De meeste winkeliers in de Spaarndammerstraat woonden achter de winkel. Er ging een trappetje naar boven, daar woonden we, beneden was de opslag. Het was klein, er waren vier kinderen. Mijn vader en grootvader begonnen de winkel in de jaren dertig in de Assendelftstraat 34. Tot mijn tiende woonden we achter de winkel, toen verhuisden we naar de Spaarndammerstraat 57. De winkel werd in 1941 op de Spaarndammerstraat 69 gevestigd. In mijn oudste herinnering aan de winkel zie ik mijn grootvader staan: als er geen klanten waren dan ging hij de slechte peulvruchten uitselecteren.
Familiebedrijf
De winkel was een familiebedrijf, moeder en grootvader bedienden in de winkel, mijn vader was altijd in het magazijn bezig en bezorgde bij andere winkels, er kwam een oom bij, mijn zusjes en broer stonden later ook in de winkel en ik werd vertegenwoordiger en mijn vrouw bediende ook in de winkel.
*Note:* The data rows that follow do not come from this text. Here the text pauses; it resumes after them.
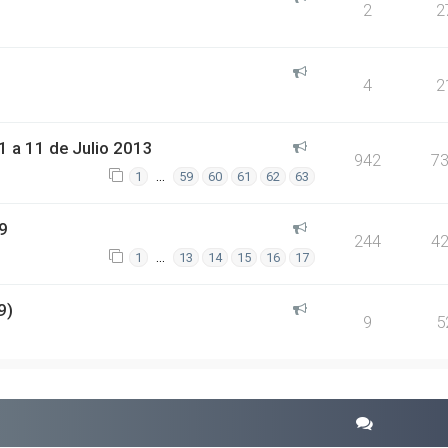
2
2
4
2
 a 11 de Julio 2013
942
7
…
1
59
60
61
62
63
9
244
4
…
1
13
14
15
16
17
9)
9
5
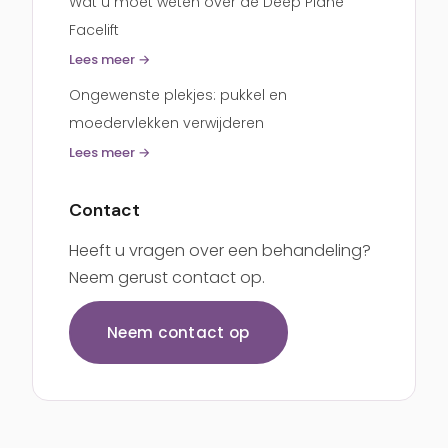
Wat u moet weten over de Deep Plane
Facelift
Lees meer →
Ongewenste plekjes: pukkel en
moedervlekken verwijderen
Lees meer →
Contact
Heeft u vragen over een behandeling?
Neem gerust contact op.
Neem contact op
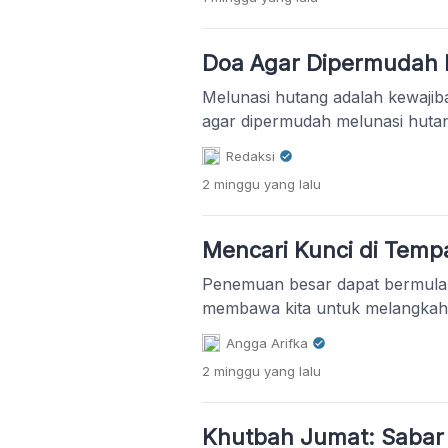
“Menyatu Langkah Ulama dan Pe
Layanan Syar’i-Adaptif Menuju 
Sakinah-Maslahah”, simposium i
Doa Agar Dipermudah 
akademik yang mempertemukan
Melunasi hutang adalah kewajib
agar dipermudah melunasi huta
Redaksi
2 minggu
yang lalu
Mencari Kunci di Temp
Penemuan besar dapat bermula 
membawa kita untuk melangkah 
Angga Arifka
2 minggu
yang lalu
Khutbah Jumat: Sabar 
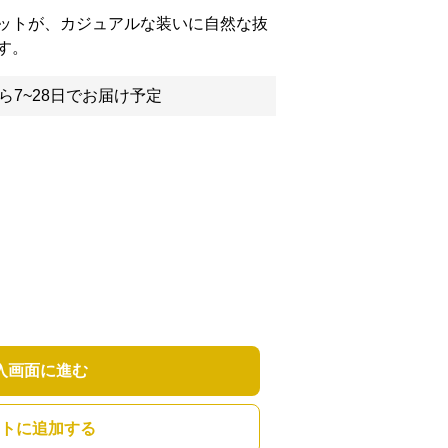
ットが、カジュアルな装いに自然な抜
す。
ら7~28日でお届け予定
入画面に進む
トに追加する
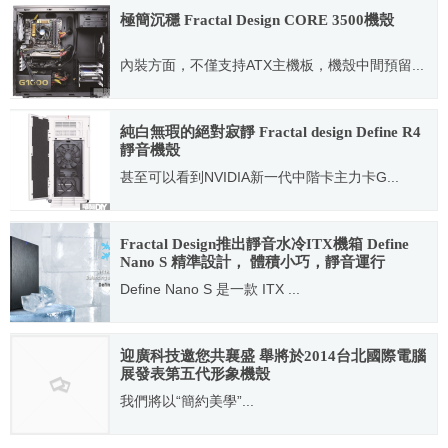
極簡沉穩 Fractal Design CORE 3500機殼
內裝方面，不僅支持ATX主機板，機殼中間預留...
2014.08.05
純白無瑕的絕對寂靜 Fractal design Define R4
靜音機殼
甚至可以看到NVIDIA新一代中階卡主力卡G...
2014.04.02
Fractal Design推出靜音水冷ITX機箱 Define
Nano S 精準設計， 體積小巧，靜音運行
Define Nano S 是一款 ITX ...
2016.01.19
迎廣科技邀您共襄盛 舉將於2014台北國際電腦
展發表第五代形象機殼
我們將以“簡約美學”...
2014.05.28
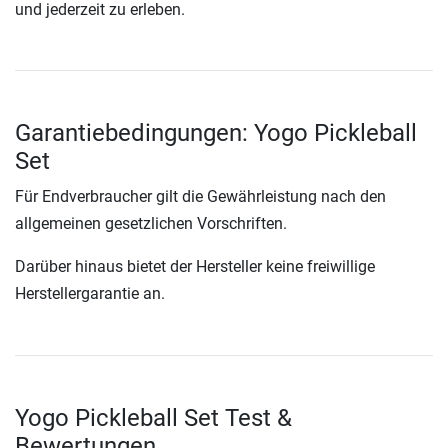
und jederzeit zu erleben.
Garantiebedingungen: Yogo Pickleball
Set
Für Endverbraucher gilt die Gewährleistung nach den
allgemeinen gesetzlichen Vorschriften.
Darüber hinaus bietet der Hersteller keine freiwillige
Herstellergarantie an.
Yogo Pickleball Set Test &
Bewertungen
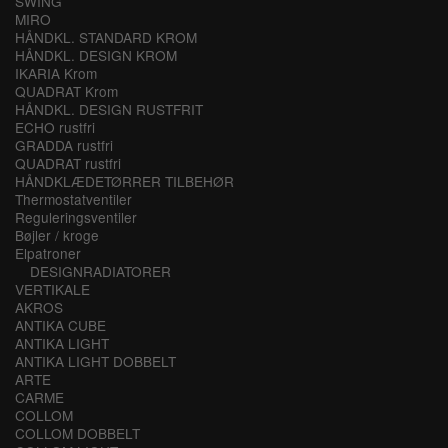
SWING
MIRO
HÅNDKL. STANDARD KROM
HÅNDKL. DESIGN KROM
IKARIA Krom
QUADRAT Krom
HÅNDKL. DESIGN RUSTFRIT
ECHO rustfri
GRADDA rustfri
QUADRAT rustfri
HÅNDKLÆDETØRRER TILBEHØR
Thermostatventiler
Reguleringsventiler
Bøjler / kroge
Elpatroner
DESIGNRADIATORER
VERTIKALE
AKROS
ANTIKA CUBE
ANTIKA LIGHT
ANTIKA LIGHT DOBBELT
ARTE
CARME
COLLOM
COLLOM DOBBELT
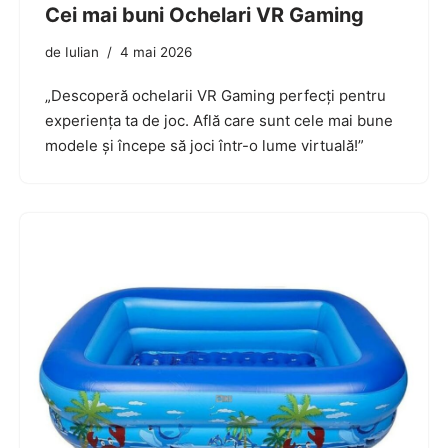
Cei mai buni Ochelari VR Gaming
de
Iulian
4 mai 2026
„Descoperă ochelarii VR Gaming perfecți pentru
experiența ta de joc. Află care sunt cele mai bune
modele și începe să joci într-o lume virtuală!”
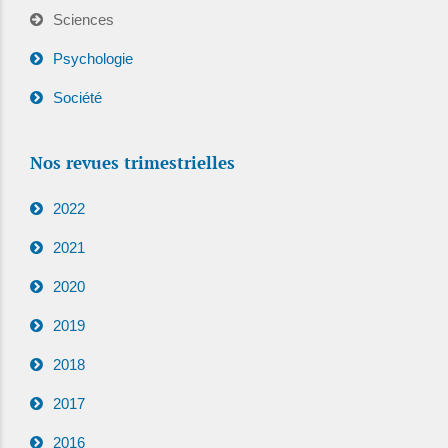
Sciences
Psychologie
Société
Nos revues trimestrielles
2022
2021
2020
2019
2018
2017
2016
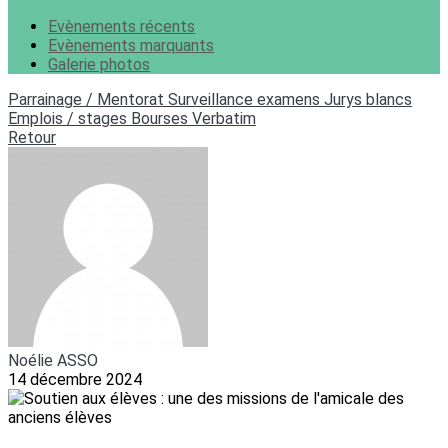
Evènements récents
Evènements marquants
Galerie photos
Parrainage / Mentorat
Surveillance examens
Jurys blancs
Emplois / stages
Bourses
Verbatim
Retour
Noélie ASSO
14 décembre 2024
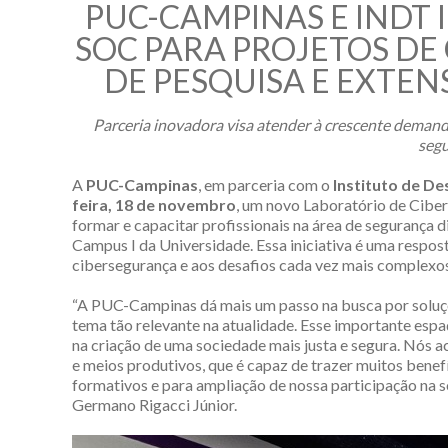
PUC-CAMPINAS E INDT
SOC PARA PROJETOS DE
DE PESQUISA E EXTE
Parceria inovadora visa atender à crescente demanda
segu
A
PUC-Campinas
, em parceria com o
Instituto de D
feira, 18 de novembro
, um novo Laboratório de Cibe
formar e capacitar profissionais na área de segurança 
Campus I da Universidade. Essa iniciativa é uma respos
cibersegurança e aos desafios cada vez mais complexos
“A PUC-Campinas dá mais um passo na busca por soluçõ
tema tão relevante na atualidade. Esse importante esp
na criação de uma sociedade mais justa e segura. Nós a
e meios produtivos, que é capaz de trazer muitos ben
formativos e para ampliação de nossa participação na s
Germano Rigacci Júnior.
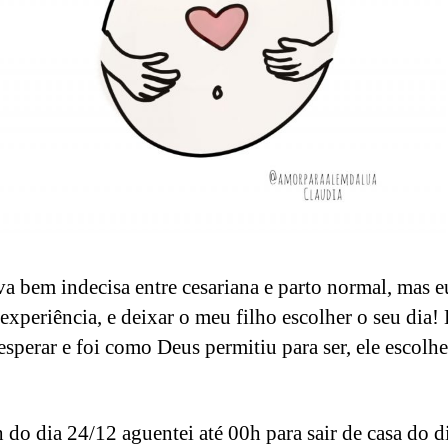
va bem indecisa entre cesariana e parto normal, mas e
 experiência, e deixar o meu filho escolher o seu dia!
 esperar e foi como Deus permitiu para ser, ele escolhe
 do dia 24/12 aguentei até 00h para sair de casa do d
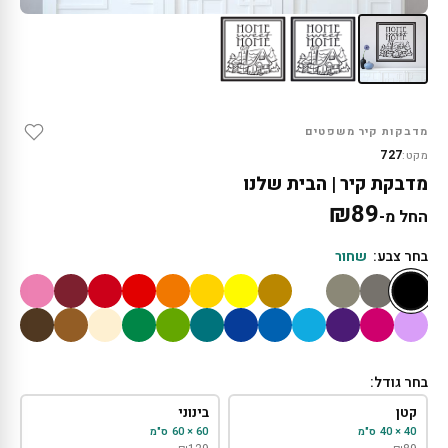
מדבקות קיר משפטים
727
מקט:
מדבקת קיר | הבית שלנו
₪
89
החל מ-
בחר צבע:
שחור
בחר גודל:
קטן
בינוני
40 × 40 ס"מ
60 × 60 ס"מ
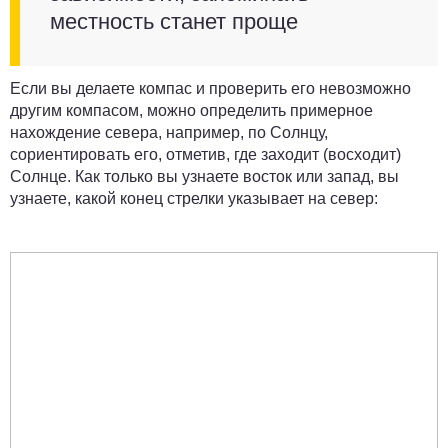
местность станет проще
Если вы делаете компас и проверить его невозможно
другим компасом, можно определить примерное
нахождение севера, например, по Солнцу,
сориентировать его, отметив, где заходит (восходит)
Солнце. Как только вы узнаете восток или запад, вы
узнаете, какой конец стрелки указывает на север:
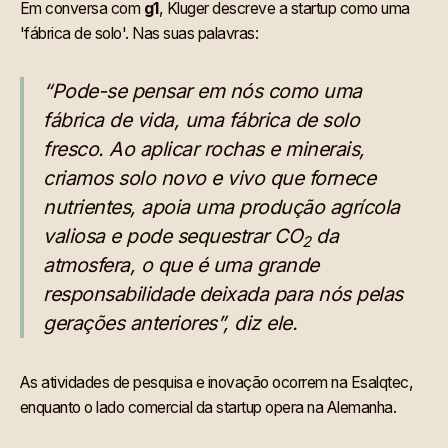
Em conversa com
g1
, Kluger descreve a startup como uma
'fábrica de solo'. Nas suas palavras:
“Pode-se pensar em nós como uma
fábrica de vida, uma fábrica de solo
fresco. Ao aplicar rochas e minerais,
criamos solo novo e vivo que fornece
nutrientes, apoia uma produção agrícola
valiosa e pode sequestrar CO
da
2
atmosfera, o que é uma grande
responsabilidade deixada para nós pelas
gerações anteriores”, diz ele.
As atividades de pesquisa e inovação ocorrem na Esalqtec,
enquanto o lado comercial da startup opera na Alemanha.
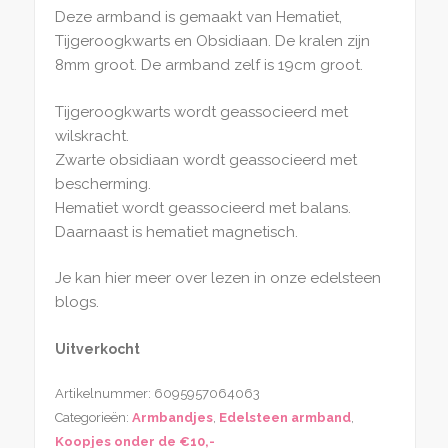
Deze armband is gemaakt van Hematiet,
Tijgeroogkwarts en Obsidiaan. De kralen zijn
8mm groot. De armband zelf is 19cm groot.
Tijgeroogkwarts wordt geassocieerd met
wilskracht.
Zwarte obsidiaan wordt geassocieerd met
bescherming.
Hematiet wordt geassocieerd met balans.
Daarnaast is hematiet magnetisch.
Je kan hier meer over lezen in onze edelsteen
blogs.
Uitverkocht
Artikelnummer:
6095957064063
Categorieën:
Armbandjes
,
Edelsteen armband
,
Koopjes onder de €10,-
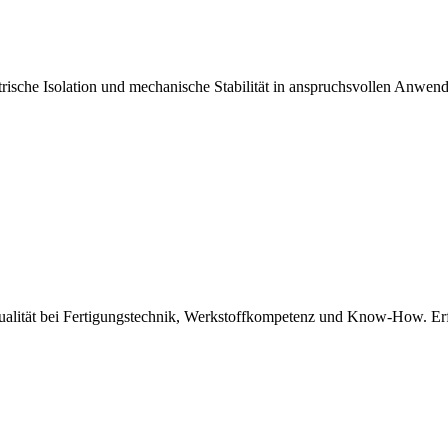
ische Isolation und mechanische Stabilität in anspruchsvollen Anwend
Qualität bei Fertigungstechnik, Werkstoffkompetenz und Know-How. Er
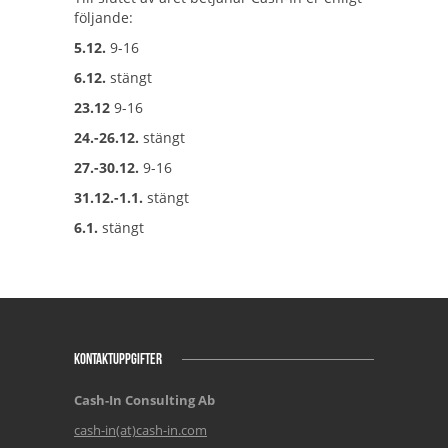
följande:
5.12.
9-16
6.12.
stängt
23.12
9-16
24.-26.12.
stängt
27.-30.12.
9-16
31.12.-1.1.
stängt
6.1.
stängt
KONTAKTUPPGIFTER
Cash-In Consulting Ab
cash-in(at)cash-in.com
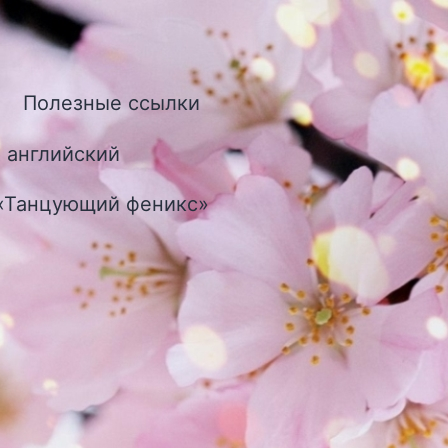
Полезные ссылки
ткрыть
еню
 английский
 «Танцующий феникс»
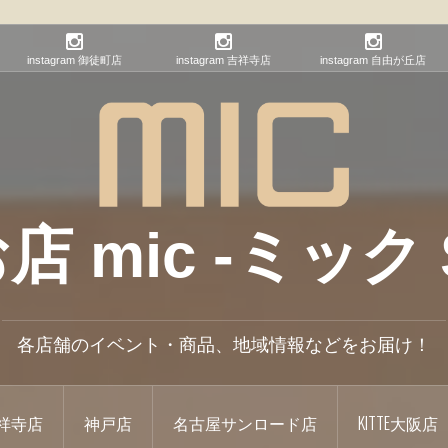
instagram 御徒町店
instagram 吉祥寺店
instagram 自由が丘店
mic -ミック S
各店舗のイベント・商品、地域情報などをお届け！
祥寺店
神戸店
名古屋サンロード店
KITTE大阪店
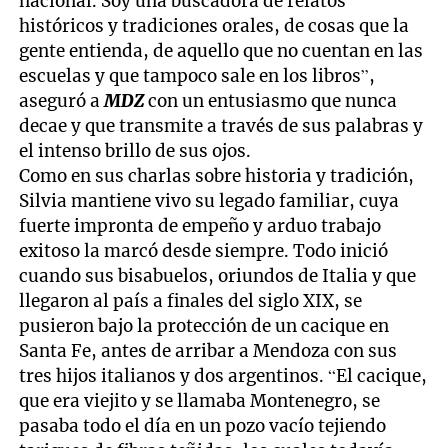
nacional. Soy una buscadora de relatos
históricos y tradiciones orales, de cosas que la
gente entienda, de aquello que no cuentan en las
escuelas y que tampoco sale en los libros”,
aseguró a
MDZ
con un entusiasmo que nunca
decae y que transmite a través de sus palabras y
el intenso brillo de sus ojos.
Como en sus charlas sobre historia y tradición,
Silvia mantiene vivo su legado familiar, cuya
fuerte impronta de empeño y arduo trabajo
exitoso la marcó desde siempre. Todo inició
cuando sus bisabuelos, oriundos de Italia y que
llegaron al país a finales del siglo XIX, se
pusieron bajo la protección de un cacique en
Santa Fe, antes de arribar a Mendoza con sus
tres hijos italianos y dos argentinos. “El cacique,
que era viejito y se llamaba Montenegro, se
pasaba todo el día en un pozo vacío tejiendo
We gingen met hele familie op vakantie met het busje van de zaadhandel. Mijn vader, Dirk, was altijd bezig in de winkel. Na het avondeten ging hij weer verder. Als hij met een uitje meeging, dan was het: ik had liever in het magazijn gerommeld. In mijn herinnering hadden we het goed en had mijn vader het gemaakt: mijn vader was eigen baas, iedereen in de Spaarndammerbuurt werkte in de fabriek of in de haven en we gingen al op vakantie toen niemand dat nog deed.
Als kind mocht ik karweitjes doen: zandzakjes vullen, ik haalde soms vriendjes over mee te helpen en dan kregen we een cent per zakje. Van mij werd ook verwacht dat ik de winkel zou voortzetten.
Winkel en groothandel
De buurtbewoners kochten hun peulvruchten bij ons en ook het vogelzaad en honden-en kattenbrokjes. De duivensport was toen erg populair. We leverden de peulvruchten ook aan restaurants en hotels en de dierenbenodigdheden aan andere dierenwinkels. Spoedig kwam het grootste deel van de omzet uit de groothandel, we leverden in heel Amsterdam. We verkochten ook dieren: goudvissen en kanaries. Ook vingen we de zwerfkatten in de buurt op en degenen die we tam maakten verkochten we. Onze katten sliepen soms in de lege vogelkooien: dat vonden mensen een merkwaardig gezicht.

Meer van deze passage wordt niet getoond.